One of the latest fads among sexual radicals is the “masturbate-a-thon,” a collective event in which hundreds of men and women pleasure themselves for charity. Masturbate-a-thons build a collective out of individuals who are ready to share something with others. But what are they actually sharing? The solipsism of their own stupid enjoyment. One can surmise that the masturbate-a-thon is the form of sexuality that perfectly fits the coordinates of cyberspace.

This, however, is only part of the story. Additionally, the “you” who recognizes itself in its screen-image is deeply divided: I am never simply my screen persona. First, there is the (rather obvious) excess of me as a “real” bodily person over my screen persona: Marxists and other critically disposed thinkers like to point out that the supposed “equality” in cyberspace is deceiving. It ignores all the complex material dispositions (my wealth, my social position, my power or its lack, etc.). Real-life inertia magically disappears in the frictionless surfing in the cyberspace. What Virtual Reality provides is reality itself deprived of its substance. In the same way decaffeinated coffee smells and tastes like real coffee without being the real thing, my screen persona, the “you” that I see there, is always already a decaffeinated Self.

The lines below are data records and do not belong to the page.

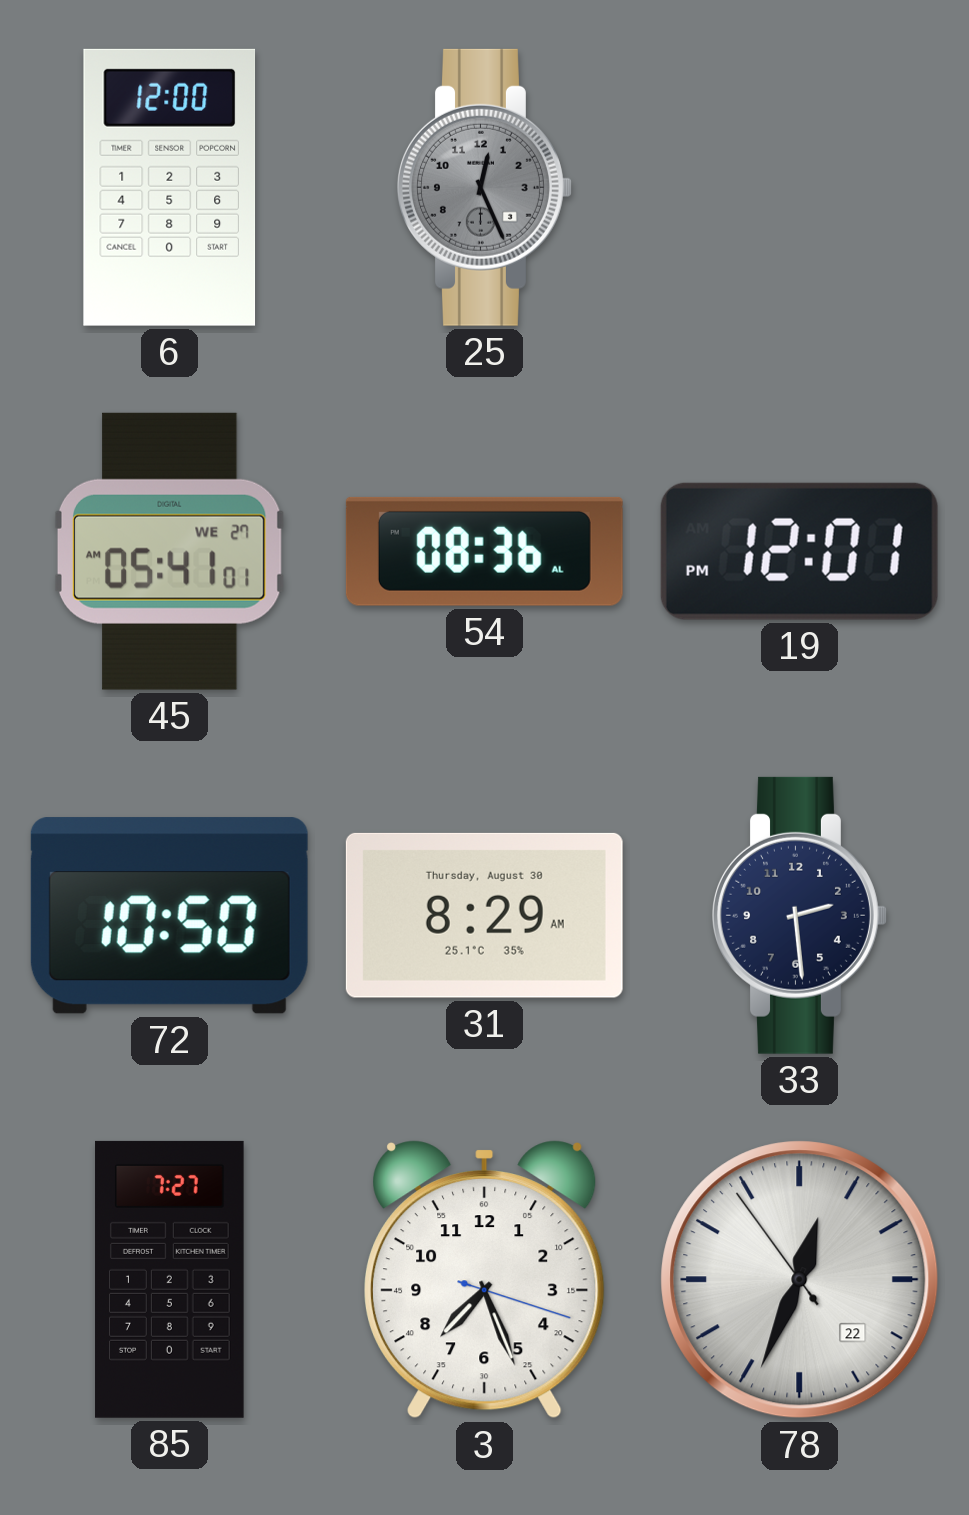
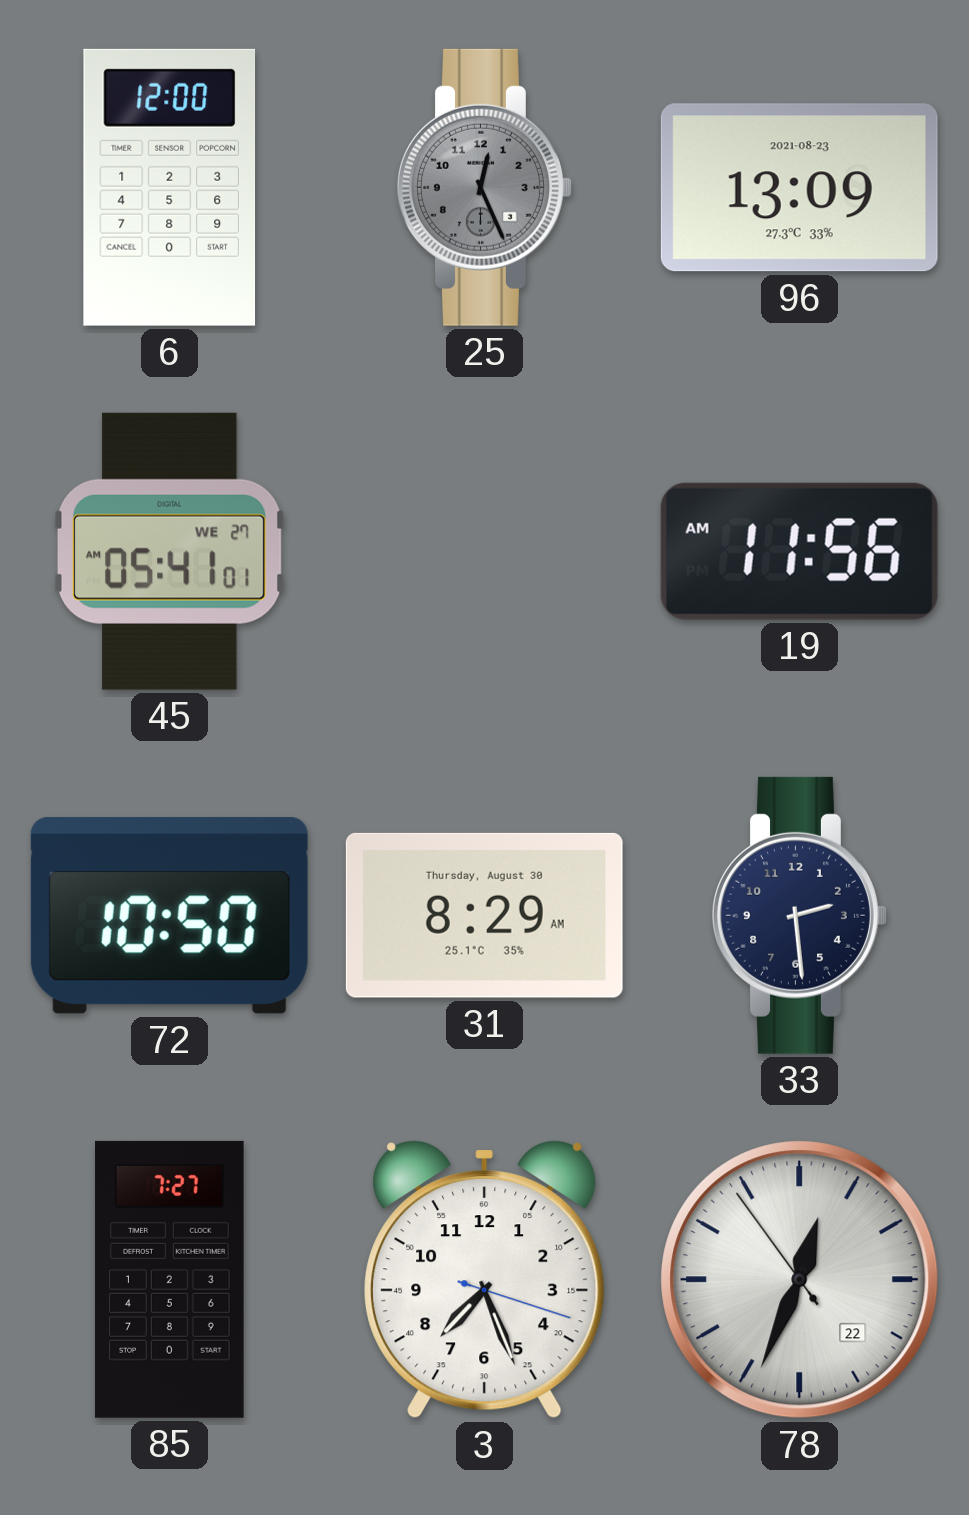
96: none -> 13:09
54: 08:36 -> none
19: 12:01 -> 11:56
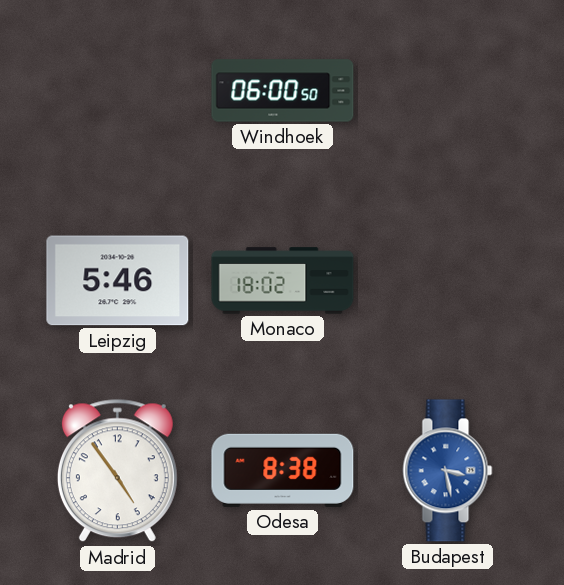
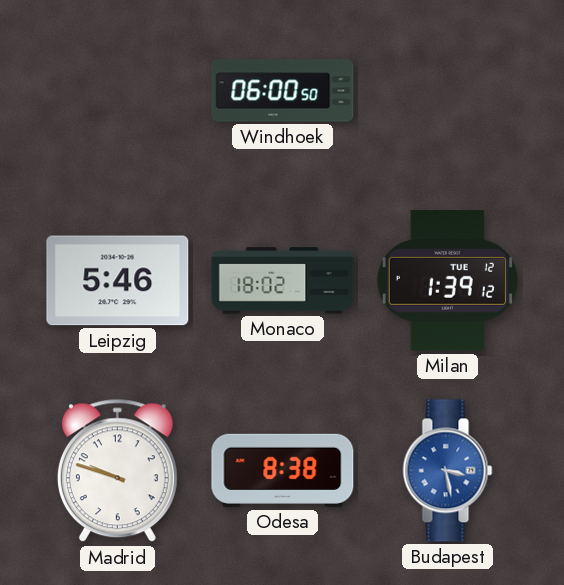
Milan: none -> 1:39
Madrid: 4:54 -> 9:48
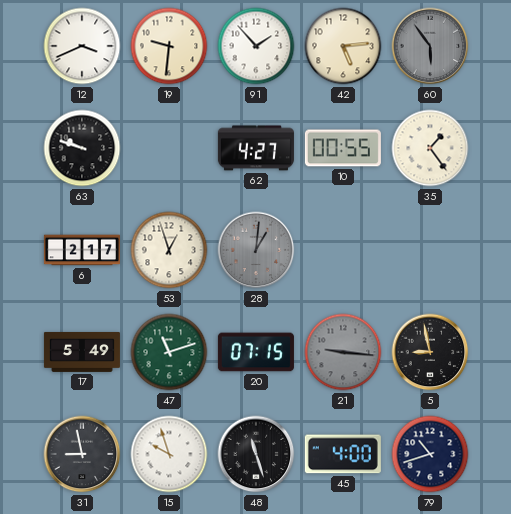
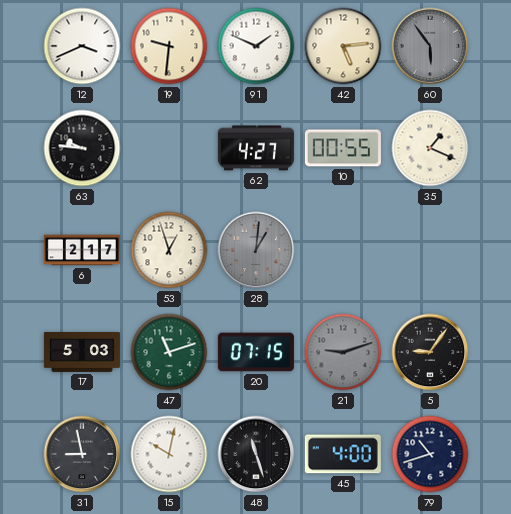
91: 1:53 -> 1:49
63: 9:48 -> 9:46
35: 1:24 -> 1:19
17: 5:49 -> 5:03
21: 9:16 -> 9:12
5: 8:58 -> 9:06
15: 9:57 -> 10:02
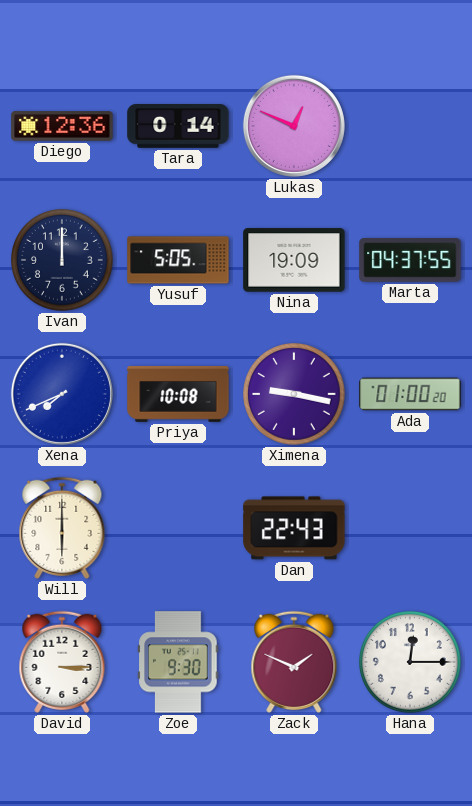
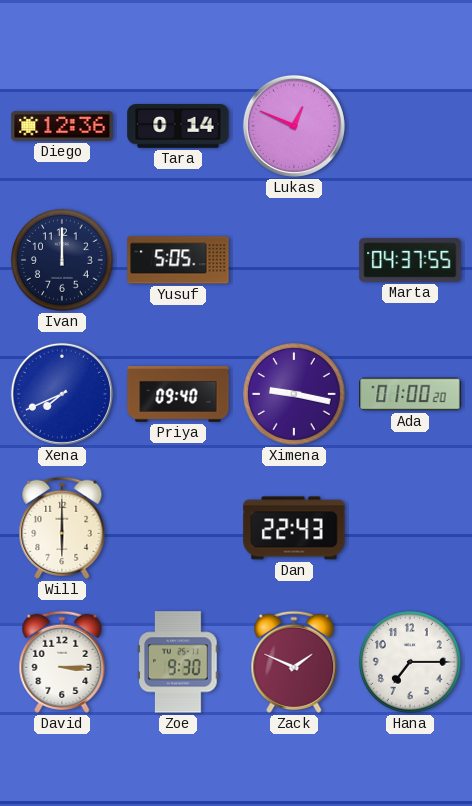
Nina: 19:09 -> none
Priya: 10:08 -> 09:40
Hana: 12:15 -> 7:15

Second, there is the opposite and much more unsettling effect: the excess of my screen persona over my “real” self. Our social identity, the person we assume to be in our social intercourse, is already a “mask,” as it involves the repression of our inadmissible impulses. However, it is precisely under the conditions of “just gaming,” when the rules regulating our “real life” exchanges are temporarily suspended, that we can permit ourselves to display these repressed attitudes. Recall the proverbial impotent shy person who, while participating in a cyberspace interactive game, adopts the identity of a sadistic murderer or irresistible seducer. It is too simple to say that this identity is just an imaginary supplement, a temporary escape from his real life impotence. Rather, the point is that, since he knows that the cyberspace interactive game is “just a game,” he can “show his true self” and do things he would never do in real-life interaction. In the guise of a fiction, the truth about one’s self is articulated. The very fact that I perceive my virtual self-image as mere play thus allows me to suspend the usual hindrances that prevent me from realizing my “dark half” in real life—in cyberspace, my “id” is given wing.

And the same goes for my partners who I communicate with in cyberspace: I can never be sure who they are. Are they “really” the way they describe themselves? Is there a “real” person at all behind a screen-persona or is the screen-persona a mask for several different people? Does the same “real” person possess and manipulate more screen-personas? Or perhaps I am simply dealing with a digitalized entity that does not stand for any “real” person? In short, interface means precisely that my relationship to the Other is never face-to-face, that it is always mediated by the interposed digital machinery whose structure is that of a labyrinth. I “browse,” I err around in this infinite space where messages circulate freely without fixed destination, while the Whole of it—this immense circuitry of “murmurs”—remains forever beyond the scope of my comprehension. The obverse of cyberspace’s direct democracy is this chaotic and impenetrable magnitude of messages and their circuits that even the greatest effort of my imagination cannot comprehend. Immanuel Kant would have called it a cyberspace Sublime.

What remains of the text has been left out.